Nearly three-quarters of people working in the UK advertising industry are aged 44 and under, according to new research.
Of 16,000 respondents, the largest-ever survey of the UK advertising industry, results show that people from the two age brackets of 25-34 and 35-44 years make up the vast majority of the workforce. This compares with just under half of the UK working population falling into either of these brackets.
As a result, an industry-wide Action Plan has been set up to address anti-ageism within the workforce, and for greater representation of a diverse range of ages in advertising campaigns.
Called the All In census, the survey was launched by the Advertising Association, the Institute of Practitioners in Advertising and the ISBA on 10 March 2021 to improve inclusion in the industry.
In addition to this, Channel 4 has investigated ageism in television adverts.
With YouGov, it commissioned independent research called Mirror on the Industry.
“We were established in order to ‘stand up for diversity and champion unheard voices’, meaning that this is at the heart of everything we do,” said a spokesperson for Channel 4.
The research found that only 29 per cent of television adverts feature people over the age of 50 and just 12 per cent of these characters are in lead roles.
Women are less likely than men to be portrayed as older characters and the research indicates that fifty-plus female characters are more likely to be stereotyped.
In response to this, Channel 4 has announced that its annual Diversity in Advertising Award will this year focus on ageism. The UK’s youngest-skewing broadcaster is offering £1m of commercial advertising airtime, plus a bespoke social media campaign worth £100k.
The Awards are calling for brands to modernise representation of all age groups – from young to old – in a non-stereotypical way, whilst also demonstrating intersectionality of age with gender, sexuality, disability, or ethnicity.
Previous winning campaigns have focussed on disability (Maltesers), mental health (Lloyds Bank), the portrayal of women in the media (RAF), the lack of representation and stereotyping of the LGBTQ+ community (Starbucks), and Black, Asian & Minority Ethnic Culture (EA Sports).

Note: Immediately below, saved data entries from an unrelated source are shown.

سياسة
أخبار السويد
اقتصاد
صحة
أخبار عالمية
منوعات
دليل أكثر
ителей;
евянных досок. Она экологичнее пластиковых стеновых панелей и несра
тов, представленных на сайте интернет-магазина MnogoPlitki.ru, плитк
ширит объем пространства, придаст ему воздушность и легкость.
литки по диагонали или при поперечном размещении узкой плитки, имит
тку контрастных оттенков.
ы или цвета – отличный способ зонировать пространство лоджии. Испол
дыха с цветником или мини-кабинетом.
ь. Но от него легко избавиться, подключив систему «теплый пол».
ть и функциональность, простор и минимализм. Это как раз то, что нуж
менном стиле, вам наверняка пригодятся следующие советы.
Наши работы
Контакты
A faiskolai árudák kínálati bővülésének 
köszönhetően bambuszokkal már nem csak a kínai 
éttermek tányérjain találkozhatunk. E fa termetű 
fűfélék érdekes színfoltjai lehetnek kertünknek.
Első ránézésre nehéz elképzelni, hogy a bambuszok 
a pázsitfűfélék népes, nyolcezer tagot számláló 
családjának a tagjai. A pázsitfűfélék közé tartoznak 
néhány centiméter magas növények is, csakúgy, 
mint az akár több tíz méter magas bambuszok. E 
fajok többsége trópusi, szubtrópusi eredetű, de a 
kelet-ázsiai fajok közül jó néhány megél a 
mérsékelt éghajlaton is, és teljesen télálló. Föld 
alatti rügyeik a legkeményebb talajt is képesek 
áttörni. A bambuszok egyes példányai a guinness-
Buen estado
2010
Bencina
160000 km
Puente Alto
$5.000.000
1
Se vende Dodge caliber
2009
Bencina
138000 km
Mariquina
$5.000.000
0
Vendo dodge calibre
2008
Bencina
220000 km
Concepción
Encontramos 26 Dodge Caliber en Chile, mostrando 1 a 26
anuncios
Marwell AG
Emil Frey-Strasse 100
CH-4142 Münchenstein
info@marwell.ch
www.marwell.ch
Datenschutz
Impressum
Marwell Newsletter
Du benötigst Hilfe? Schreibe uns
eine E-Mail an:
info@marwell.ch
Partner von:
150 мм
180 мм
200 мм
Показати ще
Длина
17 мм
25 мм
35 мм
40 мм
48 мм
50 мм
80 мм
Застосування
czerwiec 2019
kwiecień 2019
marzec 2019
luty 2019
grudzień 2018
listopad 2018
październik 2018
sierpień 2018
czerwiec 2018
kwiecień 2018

Competition entries must be submitted by 4pm on 26th August. The winner and runners up will be announced in October with the campaign airing on Channel 4 in early 2022. To enter, go to: www.4sales.com/diversityaward
The advertising industry’s All In Census also addressed other issues in the advertising industry including the retention of Black talent, the improvement of the experience of disabled people in the advertising workforce and greater working-class representation and from those who attended state rather than private school.
The All In Census aimed to bring together the entire UK advertising industry on one day to share experiences of the workplace. More than 10,000 responses were received on 10 March.

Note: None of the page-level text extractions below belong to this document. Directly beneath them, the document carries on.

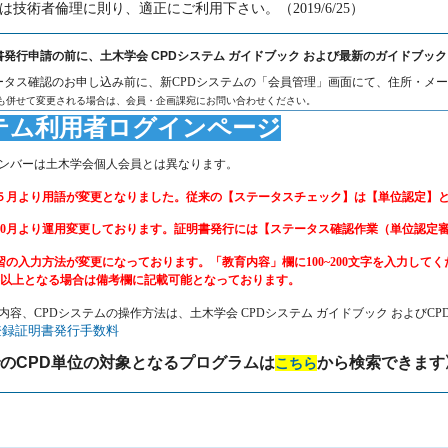
技術者倫理に則り、適正にご利用下さい。（2019/6/25）
書発行申請の前に、土木学会 CPDシステム ガイドブック および最新のガイドブッ
テータス確認のお申し込み前に、新CPDシステムの「会員管理」画面にて、住所・メ
も併せて変更される場合は、会員・企画課宛にお問い合わせください。
ステム利用者ログインページ
メンバーは土木学会個人会員とは異なります。
より用語が変更となりました。従来の【ステータスチェック】は【単位認定】と
より運用変更しております。証明書発行には【ステータス確認作業（単位認定審
習の入力方法が変更になっております。「教育内容」欄に100~200文字を入力してく
文字以上となる場合は備考欄に記載可能となっております。
の内容、CPDシステムの操作方法は、
土木学会 CPDシステム ガイドブック および
C
登録証明書発行手数料
1でのCPD単位の対象となるプログラムは
から検索できます
こちら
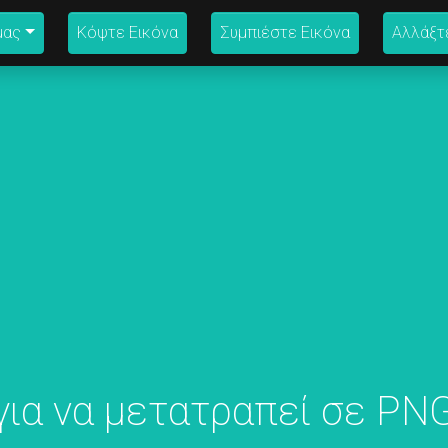
μας
Κόψτε Εικόνα
Συμπιέστε Εικόνα
Αλλάξτ
για να μετατραπεί σε PN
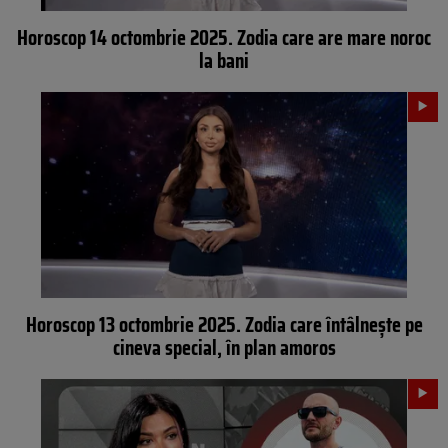
Horoscop 14 octombrie 2025. Zodia care are mare noroc
la bani
Horoscop 13 octombrie 2025. Zodia care întâlnește pe
cineva special, în plan amoros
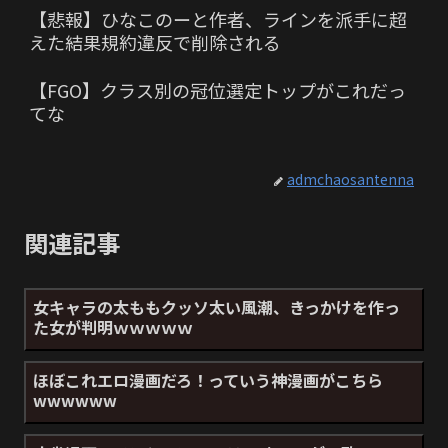
【悲報】ひなこのーと作者、ラインを派手に超
えた結果規約違反で削除される
【FGO】クラス別の冠位選定トップがこれだっ
てな
admchaosantenna
関連記事
女キャラの太ももクッソ太い風潮、きっかけを作っ
た女が判明ｗｗｗｗｗ
ほぼこれエロ漫画だろ！っていう神漫画がこちら
wwwwww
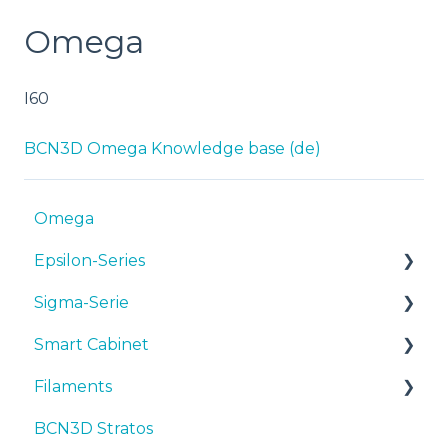
Omega
I60
BCN3D Omega Knowledge base (de)
Omega
Epsilon-Series
Sigma-Serie
Bedienungsanleitungen & Downloads
Smart Cabinet
Inbetriebnahme
Bedienungsanleitungen & downloads
Filaments
Wartung
Inbetriebnahme
Manuals & Downloads
BCN3D Stratos
Tipps
Wartung
First steps
Tipps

The census took into account responses from creative, media and marketing agencies, advertisers, media owners, tech platforms and production companies. Organisations that participated include C4, Dentsu, Facebook, Global, Google, ITV, Omnicom Media, Publicis Groupe, P&G and WPP as well as major industry trade bodies such as IAB, DMA, NMA and PPA cascading to their members.
The survey has inspired international research, with the industry trade bodies of 22 countries taking part.

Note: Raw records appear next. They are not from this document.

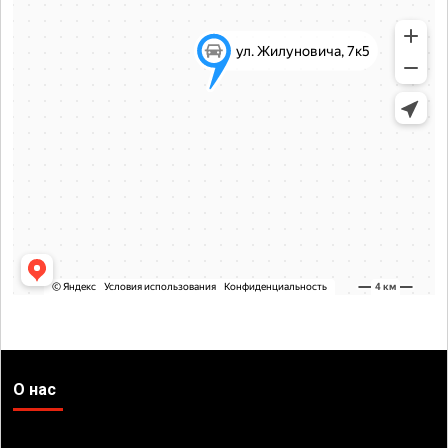
О нас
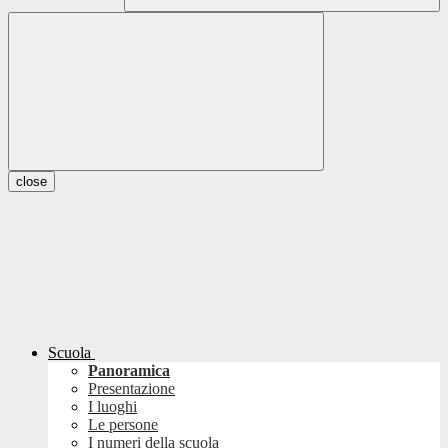
close
Scuola
Panoramica
Presentazione
I luoghi
Le persone
I numeri della scuola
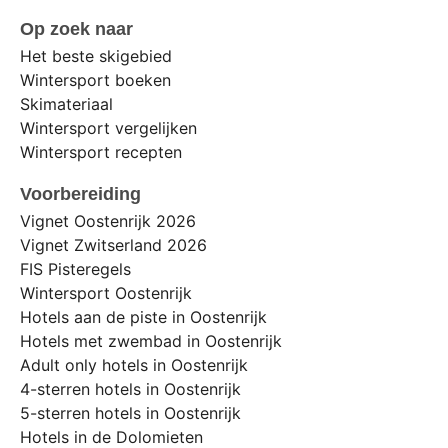
Op zoek naar
Het beste skigebied
Wintersport boeken
Skimateriaal
Wintersport vergelijken
Wintersport recepten
Voorbereiding
Vignet Oostenrijk 2026
Vignet Zwitserland 2026
FIS Pisteregels
Wintersport Oostenrijk
Hotels aan de piste in Oostenrijk
Hotels met zwembad in Oostenrijk
Adult only hotels in Oostenrijk
4-sterren hotels in Oostenrijk
5-sterren hotels in Oostenrijk
Hotels in de Dolomieten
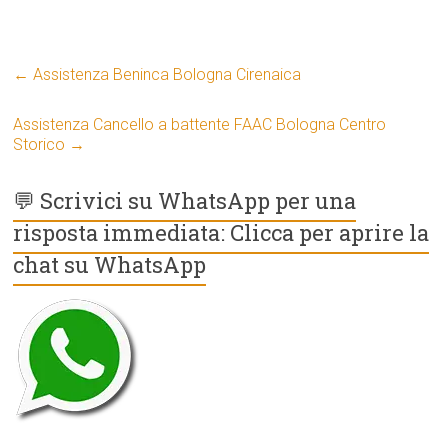
←
Assistenza Beninca Bologna Cirenaica
Assistenza Cancello a battente FAAC Bologna Centro
Storico
→
💬 Scrivici su WhatsApp per una
risposta immediata: Clicca per aprire la
chat su WhatsApp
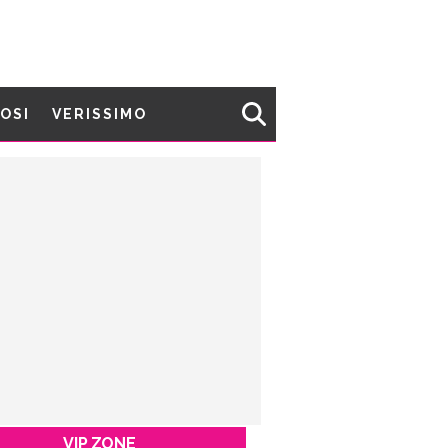
MOSI
VERISSIMO
VIP ZONE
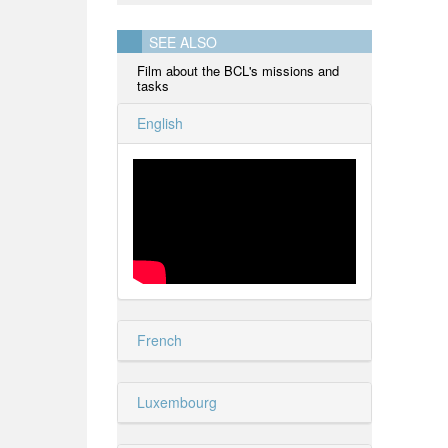
SEE ALSO
Film about the BCL's missions and
tasks
English
French
Luxembourg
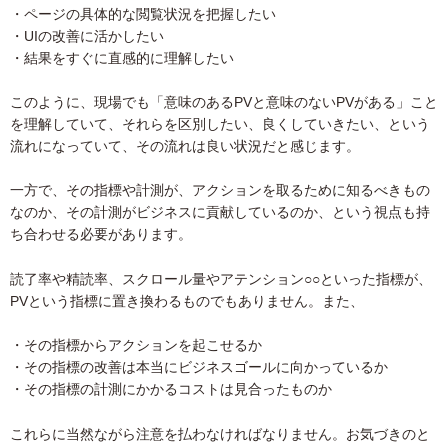
・ページの具体的な閲覧状況を把握したい
・UIの改善に活かしたい
・結果をすぐに直感的に理解したい
このように、現場でも「意味のあるPVと意味のないPVがある」こと
を理解していて、それらを区別したい、良くしていきたい、という
流れになっていて、その流れは良い状況だと感じます。
一方で、その指標や計測が、アクションを取るために知るべきもの
なのか、その計測がビジネスに貢献しているのか、という視点も持
ち合わせる必要があります。
読了率や精読率、スクロール量やアテンション○○といった指標が、
PVという指標に置き換わるものでもありません。また、
・その指標からアクションを起こせるか
・その指標の改善は本当にビジネスゴールに向かっているか
・その指標の計測にかかるコストは見合ったものか
これらに当然ながら注意を払わなければなりません。お気づきのと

“Currently, £6 billion is spent globally on DE&I initiatives and yet progress is relatively slow,” said Sharon Lloyd Barnes, Commercial Director of the Advertising Association.
“We believe that by changing our workplace, we not only ensure that more people feel they belong and have an opportunity to progress in their career, but the work we create will more authentically represent the diverse society we serve.”
Caroline Dineage, Minister for Digital & Culture, DCMS, says: “The All In Census marks a pivotal moment in improving representation across the advertising landscape. We now have some powerful data from which we can benchmark progress.”